Tuesday, June 1, 2010

It Takes a Village.....Not!

What I am about to say should not come as a shock because I have made it clear that I am an individualist, so when I say that I never liked the saying "It takes a village to raise a child," you should say, "of course, that is what I would expect you to say." The truth of the matter is that the saying makes my flesh crawl because it takes the responsibility away from the parents and gives it to the group, the collective. Recently my granddaughter was removed from her school about a month before the official end of of the school year and ever since then, when my daughter runs into parents from the school they ask her for an explanation as to why she did this, as if she owes them anything. They try to tell her that she went about it in the wrong way and that she should take their approach and speak to the teacher or at least make them understand her problem with the school. They all seem to feel that she owes the school an acceptable explanation and they are waiting to hear something that will satisfy their collective conscience. They have suggested that it is the problem of the parents and not of my granddaughter and that my daughter, her parent, has some how taken their child, my granddaughter from the school against her will. They think that they know what is best for her and they feel like one of their children has been taken away from the control of the collective or the village if you will.
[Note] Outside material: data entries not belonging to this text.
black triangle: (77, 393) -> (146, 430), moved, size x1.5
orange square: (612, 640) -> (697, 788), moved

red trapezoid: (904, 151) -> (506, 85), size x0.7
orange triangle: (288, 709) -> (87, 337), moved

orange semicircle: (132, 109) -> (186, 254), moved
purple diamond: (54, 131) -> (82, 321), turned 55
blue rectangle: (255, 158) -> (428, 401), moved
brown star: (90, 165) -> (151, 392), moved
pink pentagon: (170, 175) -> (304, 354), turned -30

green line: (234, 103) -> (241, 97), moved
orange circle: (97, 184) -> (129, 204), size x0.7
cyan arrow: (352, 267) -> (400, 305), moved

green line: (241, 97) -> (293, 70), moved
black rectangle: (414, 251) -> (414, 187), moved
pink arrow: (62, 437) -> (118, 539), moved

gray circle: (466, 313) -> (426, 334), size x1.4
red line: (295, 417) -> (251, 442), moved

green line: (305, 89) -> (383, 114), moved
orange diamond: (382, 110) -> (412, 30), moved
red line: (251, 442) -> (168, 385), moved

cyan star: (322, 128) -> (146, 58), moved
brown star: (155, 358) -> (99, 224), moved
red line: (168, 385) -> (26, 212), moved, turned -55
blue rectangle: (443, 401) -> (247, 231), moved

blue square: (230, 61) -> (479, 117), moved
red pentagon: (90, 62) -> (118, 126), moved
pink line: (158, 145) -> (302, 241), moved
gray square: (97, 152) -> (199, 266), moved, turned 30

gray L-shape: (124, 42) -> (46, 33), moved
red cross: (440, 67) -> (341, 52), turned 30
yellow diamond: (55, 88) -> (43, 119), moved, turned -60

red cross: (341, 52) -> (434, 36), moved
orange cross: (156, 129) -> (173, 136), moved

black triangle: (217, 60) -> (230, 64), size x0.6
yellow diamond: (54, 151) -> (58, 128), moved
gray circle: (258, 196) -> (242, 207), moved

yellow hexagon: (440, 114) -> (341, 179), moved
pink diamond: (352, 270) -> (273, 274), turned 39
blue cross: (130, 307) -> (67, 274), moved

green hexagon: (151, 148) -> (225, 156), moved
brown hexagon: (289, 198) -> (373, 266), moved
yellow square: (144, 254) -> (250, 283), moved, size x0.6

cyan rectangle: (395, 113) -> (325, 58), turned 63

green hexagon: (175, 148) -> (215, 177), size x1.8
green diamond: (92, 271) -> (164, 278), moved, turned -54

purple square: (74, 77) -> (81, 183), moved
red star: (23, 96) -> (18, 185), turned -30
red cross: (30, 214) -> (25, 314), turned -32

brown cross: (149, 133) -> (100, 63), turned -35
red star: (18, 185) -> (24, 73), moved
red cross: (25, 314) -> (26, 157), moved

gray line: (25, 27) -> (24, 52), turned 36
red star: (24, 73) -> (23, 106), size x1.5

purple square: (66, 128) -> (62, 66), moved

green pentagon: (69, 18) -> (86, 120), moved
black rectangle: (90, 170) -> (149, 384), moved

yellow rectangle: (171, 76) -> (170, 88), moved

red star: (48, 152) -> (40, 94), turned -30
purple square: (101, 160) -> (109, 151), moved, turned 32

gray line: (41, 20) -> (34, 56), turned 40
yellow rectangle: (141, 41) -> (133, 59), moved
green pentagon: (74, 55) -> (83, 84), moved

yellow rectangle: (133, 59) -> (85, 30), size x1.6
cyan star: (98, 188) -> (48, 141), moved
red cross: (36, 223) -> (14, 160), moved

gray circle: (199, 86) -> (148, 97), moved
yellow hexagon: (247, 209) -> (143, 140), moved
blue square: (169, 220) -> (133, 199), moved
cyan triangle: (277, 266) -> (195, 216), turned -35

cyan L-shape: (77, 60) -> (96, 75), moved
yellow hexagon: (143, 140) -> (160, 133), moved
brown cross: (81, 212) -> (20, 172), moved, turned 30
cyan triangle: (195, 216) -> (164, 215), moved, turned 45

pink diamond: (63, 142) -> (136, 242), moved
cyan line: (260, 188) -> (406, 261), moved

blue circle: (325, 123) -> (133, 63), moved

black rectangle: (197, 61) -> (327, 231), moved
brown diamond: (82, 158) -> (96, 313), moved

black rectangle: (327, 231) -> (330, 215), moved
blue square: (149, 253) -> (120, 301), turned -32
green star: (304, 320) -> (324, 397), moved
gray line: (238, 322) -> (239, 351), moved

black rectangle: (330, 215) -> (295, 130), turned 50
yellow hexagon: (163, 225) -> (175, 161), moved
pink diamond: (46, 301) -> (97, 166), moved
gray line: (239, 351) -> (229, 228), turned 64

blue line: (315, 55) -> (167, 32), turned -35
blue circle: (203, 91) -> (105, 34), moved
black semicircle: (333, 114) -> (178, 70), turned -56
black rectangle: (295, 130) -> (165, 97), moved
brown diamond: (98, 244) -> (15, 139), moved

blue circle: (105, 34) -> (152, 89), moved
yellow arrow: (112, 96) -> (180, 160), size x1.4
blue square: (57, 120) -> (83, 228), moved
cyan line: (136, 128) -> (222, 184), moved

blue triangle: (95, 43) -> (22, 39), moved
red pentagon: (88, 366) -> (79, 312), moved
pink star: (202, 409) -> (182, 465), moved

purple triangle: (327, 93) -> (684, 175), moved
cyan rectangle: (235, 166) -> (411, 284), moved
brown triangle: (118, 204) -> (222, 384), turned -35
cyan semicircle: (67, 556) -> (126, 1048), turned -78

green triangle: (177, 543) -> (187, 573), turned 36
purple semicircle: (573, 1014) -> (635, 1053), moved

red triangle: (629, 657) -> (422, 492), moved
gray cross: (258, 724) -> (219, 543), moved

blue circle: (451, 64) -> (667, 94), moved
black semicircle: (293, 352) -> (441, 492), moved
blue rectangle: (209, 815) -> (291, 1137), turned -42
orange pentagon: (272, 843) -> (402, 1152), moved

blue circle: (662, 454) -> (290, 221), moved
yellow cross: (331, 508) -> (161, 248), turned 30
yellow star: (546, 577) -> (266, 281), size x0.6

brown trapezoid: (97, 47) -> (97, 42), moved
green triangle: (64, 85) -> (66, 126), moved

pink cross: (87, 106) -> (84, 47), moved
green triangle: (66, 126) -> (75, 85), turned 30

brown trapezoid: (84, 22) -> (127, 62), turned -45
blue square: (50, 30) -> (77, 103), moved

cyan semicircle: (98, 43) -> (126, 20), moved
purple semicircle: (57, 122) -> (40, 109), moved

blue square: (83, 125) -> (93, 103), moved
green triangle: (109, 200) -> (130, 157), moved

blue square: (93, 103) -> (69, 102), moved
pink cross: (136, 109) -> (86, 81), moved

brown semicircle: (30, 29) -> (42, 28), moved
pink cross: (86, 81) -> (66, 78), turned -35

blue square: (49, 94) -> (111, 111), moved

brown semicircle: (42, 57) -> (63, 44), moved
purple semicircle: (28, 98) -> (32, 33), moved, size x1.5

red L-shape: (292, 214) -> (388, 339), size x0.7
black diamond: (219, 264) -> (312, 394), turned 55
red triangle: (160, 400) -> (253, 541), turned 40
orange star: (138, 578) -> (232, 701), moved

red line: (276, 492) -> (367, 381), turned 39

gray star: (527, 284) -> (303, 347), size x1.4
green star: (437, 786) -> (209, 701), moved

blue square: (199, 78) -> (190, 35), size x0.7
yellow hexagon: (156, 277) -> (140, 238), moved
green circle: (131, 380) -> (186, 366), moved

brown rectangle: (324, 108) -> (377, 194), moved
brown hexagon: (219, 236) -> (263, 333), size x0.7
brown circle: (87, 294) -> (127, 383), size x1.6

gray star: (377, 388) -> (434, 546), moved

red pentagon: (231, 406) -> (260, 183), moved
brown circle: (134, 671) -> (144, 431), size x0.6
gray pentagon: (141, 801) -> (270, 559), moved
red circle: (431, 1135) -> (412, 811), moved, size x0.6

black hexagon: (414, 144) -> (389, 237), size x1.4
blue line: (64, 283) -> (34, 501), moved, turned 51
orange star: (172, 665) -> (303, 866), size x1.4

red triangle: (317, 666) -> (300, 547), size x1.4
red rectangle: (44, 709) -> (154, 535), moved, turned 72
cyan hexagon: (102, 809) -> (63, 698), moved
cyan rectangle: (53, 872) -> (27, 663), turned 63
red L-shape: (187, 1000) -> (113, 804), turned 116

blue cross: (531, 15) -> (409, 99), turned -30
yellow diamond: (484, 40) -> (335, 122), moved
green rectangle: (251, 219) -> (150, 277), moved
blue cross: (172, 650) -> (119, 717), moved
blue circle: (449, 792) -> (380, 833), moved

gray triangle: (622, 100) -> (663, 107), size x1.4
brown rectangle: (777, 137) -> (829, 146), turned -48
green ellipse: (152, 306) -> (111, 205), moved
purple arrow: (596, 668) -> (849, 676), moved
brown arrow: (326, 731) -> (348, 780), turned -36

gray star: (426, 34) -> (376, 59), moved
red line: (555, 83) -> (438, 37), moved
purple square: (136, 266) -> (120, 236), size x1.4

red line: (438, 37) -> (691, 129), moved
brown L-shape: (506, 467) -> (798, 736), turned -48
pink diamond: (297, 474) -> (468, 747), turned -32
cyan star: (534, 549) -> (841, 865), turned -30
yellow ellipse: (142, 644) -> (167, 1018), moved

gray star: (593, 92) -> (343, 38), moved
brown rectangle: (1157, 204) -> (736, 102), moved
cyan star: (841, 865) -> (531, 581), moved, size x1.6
The village knows what is best for this child and what is best is that she, like each of their own children, learns to grin and bear the below standard education that is being doled out to her. If this school is good enough for their children, it is good enough for her because she is a part of the village, the collective and every Black child is expected to have the same experience or else, how will she feel at home in the village? I don't know about anyone else but, one of the reasons I had children is so I could teach them my values and standards and in the end to teach them to always live by their own values and standards and not that of the village, the collective. The village has voiced its unsolicited opinions to my daughter but she made her decision almost a month ago and they will have to live with it because in the end, it is hers and her husband's sole responsibility to raise their daughter.